謁見の間
世界が止まった。
あぁ、止まる瞬間というのはこういう感覚なのか。いろいろ経験してきた十数年(前世も併せれば三十ちょっと)、ここまで止まるという表現が相応しい場面は他にないだろう。第三者だからこそ感じられる、万象一切が動くことを停止した、不動なる世界。……なんて気持ち悪い表現は置いといて、目下、非常にまずい展開へと相成った。聞き間違いでないならば、あちら側の姫君はこう言ったはずだ。ゴミ男、と。
「相も変わらず無愛想な顔に埃まみれの髪。まさにゴミだな。それ以上こちらに来るなよ、肺炎になる」
「昔と全然変わってねーなォイ。まだその髪型してんのかよ。どう見ても虫の触覚にしか見えねっての」
「わざわざ貴様の滞在を許可してやったのは誰だと思っている? 身の程をわきまえたらどうだ」
「はぁ? 俺が? 誰に? そもそもあんた誰だっけ。虫国に帰ったらどうですかー」
「下種の勲章が歩いているようなゴミと話してやっているのだ。感謝しろ。そして死ね」
「何で虫が人様と話してるんだよ。巣に帰れよエサやろうかぁ?」
……。
嘘だ、これ王族の会話かよ。あいつら本当は偽物じゃないよな。
今もなお二人は口喧嘩を延々としており、収まる気配はない。淡々としながらどこまでも相手を貶す言葉の応酬。ルェンさんを見れば、笑顔だ。ただ、明らかにピクピクと身体が痙攣している。もう無理しなくていいよ、と言われれば卒倒しかねないあり様である。もしかしたら、彼女にとって初めて見る王女の姿なのかもしれない。もしくは、第六極長が思い描いていた王女とはかけ離れた言動をしているのかもしれない。
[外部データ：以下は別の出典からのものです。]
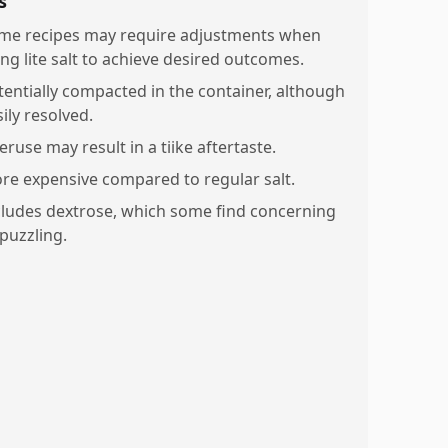
s
me recipes may require adjustments when
ing lite salt to achieve desired outcomes.
tentially compacted in the container, although
ily resolved.
ruse may result in a tiike aftertaste.
re expensive compared to regular salt.
cludes dextrose, which some find concerning
 puzzling.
そうだ。ここは謁見の間だ。しかも話す二人は、次期国の長になる者である。
矢のように飛び交う罵りも、ようやく沈静化し始め、互いに落着きを取り戻してきたようだ。シェリナ王女の後ろでは忍者のように存在感を消している不気味な男がいる。彼は今も黙ったままだ。対して二人の喧嘩を終始想定通りと穏やかに見ていたピッチェスさんが、自慢の仕事スマイルでずずぃと前に出る。
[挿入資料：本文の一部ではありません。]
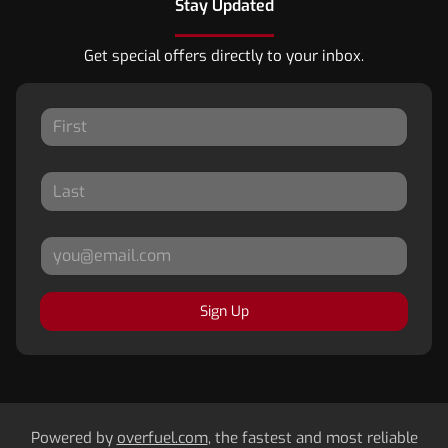
Stay Updated
Get special offers directly to your inbox.
Sign Up
Powered by
overfuel.com
, the fastest and most reliable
「お互い久方の会話、存分に楽しまれたことでしょう。それではここで、国務に入りましょう」
「おい待てピッチェス。虫と話す必要はねぇぞ。もうやることはやった。あとは帰るだけだ」
「そうだ早く帰れゴミ。一刻も早く祖国に帰り鬼ごっこでもやるといい」
「その触覚っていつ取れるんだ? 着脱可能って聞いてるぜぇ? なぁピッチェス」
「……お二方とも、それぐらいでいいでしょう。既に書類には目を通されているはず。あとは双方が判を押すだけでございます。シェリナ様も、ご用意されているようで」
いつの間にか、シェリナ姫の後方にいた男がすっと書類を卓上に置いていた。呼応するようにピッチェスさんも書類をジンの前へ。互いの王子・王女は紙を一瞥し、鼻息を荒す。さては、こちらが先には判を押さないぞ、という意思表示であろうか。判を押してしまえば、自分が相手に負けて先に押したという無意味なプライドが発動しているのだ。……子供かぁ! 夢じゃないよな、確認するが、これ現実かよ……。
「ジン」
ふん、とそっぽを向いていたジンの身体がピクンと動き、顔から冷や汗がこちらからでも見えるほど流れ始める。横を見ると、ニコニコとそれは楽しそうに、そして恐ろしい笑みを浮かべて銀髪を見据える碧髪の少女がいて。時間にして五秒もしなかっただろう。
ジンが判を押した。
彼の行動にやや驚きつつ、先にやられた以上こちらもせねばなるまいとして、十数秒後、シェリナ王女も仕方なしに判を押した。さっとピッチェスさんとクロネア忍者が書類を回収して。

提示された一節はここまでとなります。